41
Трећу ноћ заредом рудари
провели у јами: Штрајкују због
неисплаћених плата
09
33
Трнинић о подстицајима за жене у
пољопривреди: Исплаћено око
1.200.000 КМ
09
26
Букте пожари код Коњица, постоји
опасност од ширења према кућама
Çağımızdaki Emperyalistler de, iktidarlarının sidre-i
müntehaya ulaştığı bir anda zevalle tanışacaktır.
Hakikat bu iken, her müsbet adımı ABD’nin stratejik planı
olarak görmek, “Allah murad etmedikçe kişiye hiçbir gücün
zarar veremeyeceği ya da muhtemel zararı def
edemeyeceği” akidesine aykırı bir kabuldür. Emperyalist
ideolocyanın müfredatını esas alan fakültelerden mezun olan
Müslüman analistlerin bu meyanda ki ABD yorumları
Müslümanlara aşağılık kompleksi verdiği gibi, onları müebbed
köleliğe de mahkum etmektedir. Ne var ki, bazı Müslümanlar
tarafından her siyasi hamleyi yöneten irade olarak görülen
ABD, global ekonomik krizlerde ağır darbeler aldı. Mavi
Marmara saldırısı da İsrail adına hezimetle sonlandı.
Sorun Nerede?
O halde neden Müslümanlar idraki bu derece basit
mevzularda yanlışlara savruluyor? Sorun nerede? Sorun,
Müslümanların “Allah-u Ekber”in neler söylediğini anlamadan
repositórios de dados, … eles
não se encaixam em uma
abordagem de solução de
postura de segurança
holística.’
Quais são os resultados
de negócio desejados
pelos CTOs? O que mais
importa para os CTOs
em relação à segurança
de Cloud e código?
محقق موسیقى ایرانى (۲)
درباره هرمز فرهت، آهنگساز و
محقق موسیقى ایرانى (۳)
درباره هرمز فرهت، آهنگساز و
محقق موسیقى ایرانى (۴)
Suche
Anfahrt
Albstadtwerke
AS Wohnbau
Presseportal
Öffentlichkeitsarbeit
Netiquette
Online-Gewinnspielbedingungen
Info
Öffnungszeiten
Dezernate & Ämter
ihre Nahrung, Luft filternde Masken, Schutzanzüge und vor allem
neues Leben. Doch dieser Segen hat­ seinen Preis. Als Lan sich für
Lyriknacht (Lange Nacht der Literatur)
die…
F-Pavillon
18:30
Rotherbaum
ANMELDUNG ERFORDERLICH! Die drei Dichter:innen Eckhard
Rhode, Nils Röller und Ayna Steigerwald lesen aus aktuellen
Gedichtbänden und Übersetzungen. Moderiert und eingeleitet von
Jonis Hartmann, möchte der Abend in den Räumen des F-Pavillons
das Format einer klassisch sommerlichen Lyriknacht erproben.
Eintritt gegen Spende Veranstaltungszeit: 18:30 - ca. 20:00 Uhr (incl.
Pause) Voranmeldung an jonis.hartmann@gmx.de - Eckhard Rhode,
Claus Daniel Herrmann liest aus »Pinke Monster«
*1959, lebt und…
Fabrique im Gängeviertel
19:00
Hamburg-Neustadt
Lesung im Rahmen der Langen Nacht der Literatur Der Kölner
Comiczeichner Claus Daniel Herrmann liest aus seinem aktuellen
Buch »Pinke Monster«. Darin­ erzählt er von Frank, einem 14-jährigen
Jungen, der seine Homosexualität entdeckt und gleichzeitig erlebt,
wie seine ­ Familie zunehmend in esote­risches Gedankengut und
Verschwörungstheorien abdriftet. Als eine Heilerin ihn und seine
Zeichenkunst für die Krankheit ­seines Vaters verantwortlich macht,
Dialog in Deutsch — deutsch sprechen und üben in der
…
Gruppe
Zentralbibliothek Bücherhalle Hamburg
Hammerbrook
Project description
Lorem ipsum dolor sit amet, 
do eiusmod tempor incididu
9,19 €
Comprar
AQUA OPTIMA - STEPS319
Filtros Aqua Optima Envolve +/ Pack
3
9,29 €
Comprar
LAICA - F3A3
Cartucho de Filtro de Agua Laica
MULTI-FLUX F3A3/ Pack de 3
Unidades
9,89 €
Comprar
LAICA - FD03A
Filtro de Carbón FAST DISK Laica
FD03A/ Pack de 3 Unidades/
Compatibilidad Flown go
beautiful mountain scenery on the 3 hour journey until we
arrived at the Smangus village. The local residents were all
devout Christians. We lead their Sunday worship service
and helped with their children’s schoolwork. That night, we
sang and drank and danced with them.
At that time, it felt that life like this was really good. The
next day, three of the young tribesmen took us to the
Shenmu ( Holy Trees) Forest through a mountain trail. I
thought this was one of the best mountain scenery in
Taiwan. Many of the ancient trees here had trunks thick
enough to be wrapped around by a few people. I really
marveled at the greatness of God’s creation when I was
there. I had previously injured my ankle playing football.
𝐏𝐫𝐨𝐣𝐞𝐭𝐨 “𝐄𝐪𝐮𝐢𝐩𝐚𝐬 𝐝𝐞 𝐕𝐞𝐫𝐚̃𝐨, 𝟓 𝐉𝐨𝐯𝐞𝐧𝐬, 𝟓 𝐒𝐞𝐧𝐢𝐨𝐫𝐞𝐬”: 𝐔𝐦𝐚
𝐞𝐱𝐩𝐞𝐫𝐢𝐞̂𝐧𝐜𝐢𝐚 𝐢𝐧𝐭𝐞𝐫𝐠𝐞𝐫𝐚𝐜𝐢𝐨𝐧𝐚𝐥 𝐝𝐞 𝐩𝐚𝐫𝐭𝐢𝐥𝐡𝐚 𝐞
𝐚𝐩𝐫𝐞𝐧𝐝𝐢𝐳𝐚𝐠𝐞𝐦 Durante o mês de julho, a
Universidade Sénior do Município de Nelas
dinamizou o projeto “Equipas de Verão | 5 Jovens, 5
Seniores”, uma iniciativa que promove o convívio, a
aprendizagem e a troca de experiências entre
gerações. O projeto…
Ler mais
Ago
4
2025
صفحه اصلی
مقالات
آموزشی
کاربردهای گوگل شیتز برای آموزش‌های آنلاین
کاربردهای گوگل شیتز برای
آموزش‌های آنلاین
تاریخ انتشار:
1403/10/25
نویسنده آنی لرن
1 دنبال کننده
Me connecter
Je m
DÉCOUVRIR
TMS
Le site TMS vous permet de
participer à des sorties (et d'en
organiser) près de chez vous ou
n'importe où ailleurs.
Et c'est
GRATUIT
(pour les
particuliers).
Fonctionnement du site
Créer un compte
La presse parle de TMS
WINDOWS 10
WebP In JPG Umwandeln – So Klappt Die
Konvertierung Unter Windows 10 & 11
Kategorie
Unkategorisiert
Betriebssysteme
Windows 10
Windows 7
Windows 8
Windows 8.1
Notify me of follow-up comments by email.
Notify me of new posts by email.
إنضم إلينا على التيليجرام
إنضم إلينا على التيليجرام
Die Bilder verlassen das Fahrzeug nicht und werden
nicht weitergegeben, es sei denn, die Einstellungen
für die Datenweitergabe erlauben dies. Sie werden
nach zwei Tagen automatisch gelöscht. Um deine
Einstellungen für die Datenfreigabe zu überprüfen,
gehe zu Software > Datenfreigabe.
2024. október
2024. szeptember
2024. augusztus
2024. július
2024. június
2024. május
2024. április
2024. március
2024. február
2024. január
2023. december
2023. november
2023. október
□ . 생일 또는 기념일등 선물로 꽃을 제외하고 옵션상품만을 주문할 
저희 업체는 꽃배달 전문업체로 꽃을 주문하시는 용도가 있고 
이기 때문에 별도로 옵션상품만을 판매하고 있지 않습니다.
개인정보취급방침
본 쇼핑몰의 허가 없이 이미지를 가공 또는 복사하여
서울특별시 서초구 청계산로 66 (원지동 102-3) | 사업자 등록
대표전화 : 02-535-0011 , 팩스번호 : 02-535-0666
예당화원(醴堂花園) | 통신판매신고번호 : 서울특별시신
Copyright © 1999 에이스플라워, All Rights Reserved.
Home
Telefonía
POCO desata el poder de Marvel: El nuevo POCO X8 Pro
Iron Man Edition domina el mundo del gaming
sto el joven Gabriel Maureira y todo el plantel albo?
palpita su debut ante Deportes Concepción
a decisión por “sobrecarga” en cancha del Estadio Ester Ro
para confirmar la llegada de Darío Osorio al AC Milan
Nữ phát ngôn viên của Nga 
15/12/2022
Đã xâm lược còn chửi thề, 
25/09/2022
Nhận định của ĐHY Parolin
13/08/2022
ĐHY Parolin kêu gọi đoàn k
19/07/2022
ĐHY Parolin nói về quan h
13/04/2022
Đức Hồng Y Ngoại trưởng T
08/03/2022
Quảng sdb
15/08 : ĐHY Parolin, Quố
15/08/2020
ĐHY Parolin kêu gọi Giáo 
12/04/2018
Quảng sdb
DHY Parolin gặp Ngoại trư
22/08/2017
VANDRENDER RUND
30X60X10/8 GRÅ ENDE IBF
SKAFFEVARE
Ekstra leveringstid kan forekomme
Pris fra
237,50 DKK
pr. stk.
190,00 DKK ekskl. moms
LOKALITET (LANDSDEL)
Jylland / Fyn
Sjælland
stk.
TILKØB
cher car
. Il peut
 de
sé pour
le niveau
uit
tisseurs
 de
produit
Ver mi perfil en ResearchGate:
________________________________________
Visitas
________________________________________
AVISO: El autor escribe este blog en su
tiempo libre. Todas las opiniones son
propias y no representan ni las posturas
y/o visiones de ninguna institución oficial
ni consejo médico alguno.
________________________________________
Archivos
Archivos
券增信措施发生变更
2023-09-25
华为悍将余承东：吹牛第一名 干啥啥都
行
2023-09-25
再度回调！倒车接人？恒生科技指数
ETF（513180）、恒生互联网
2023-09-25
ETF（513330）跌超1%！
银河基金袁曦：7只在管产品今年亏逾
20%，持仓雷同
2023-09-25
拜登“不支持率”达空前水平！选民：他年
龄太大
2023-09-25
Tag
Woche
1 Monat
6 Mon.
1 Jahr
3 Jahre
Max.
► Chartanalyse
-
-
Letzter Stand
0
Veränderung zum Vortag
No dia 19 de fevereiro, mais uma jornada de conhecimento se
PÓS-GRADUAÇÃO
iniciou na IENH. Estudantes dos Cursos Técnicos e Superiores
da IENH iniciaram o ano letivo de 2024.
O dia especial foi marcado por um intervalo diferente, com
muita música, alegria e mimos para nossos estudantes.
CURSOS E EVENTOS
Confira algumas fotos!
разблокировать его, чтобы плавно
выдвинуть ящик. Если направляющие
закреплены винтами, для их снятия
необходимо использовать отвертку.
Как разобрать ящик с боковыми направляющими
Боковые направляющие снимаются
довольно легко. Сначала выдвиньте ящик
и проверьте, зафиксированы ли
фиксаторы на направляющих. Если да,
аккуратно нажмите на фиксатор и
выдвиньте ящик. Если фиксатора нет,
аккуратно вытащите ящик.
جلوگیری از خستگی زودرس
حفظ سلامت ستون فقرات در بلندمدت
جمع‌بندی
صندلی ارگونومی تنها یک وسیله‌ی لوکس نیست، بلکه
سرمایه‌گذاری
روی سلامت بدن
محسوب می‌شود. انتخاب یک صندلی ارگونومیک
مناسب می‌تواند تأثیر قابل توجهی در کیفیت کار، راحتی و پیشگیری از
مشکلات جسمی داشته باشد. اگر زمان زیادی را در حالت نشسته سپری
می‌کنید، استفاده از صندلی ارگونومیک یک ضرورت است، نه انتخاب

### Task objective
Go through the listing, and whenever a line contains the string "ящик", copy that line.

### Response for this exercise
выдвинуть ящик. Если направляющие
Как разобрать ящик с боковыми направляющими
довольно легко. Сначала выдвиньте ящик
выдвиньте ящик. Если фиксатора нет,
аккуратно вытащите ящик.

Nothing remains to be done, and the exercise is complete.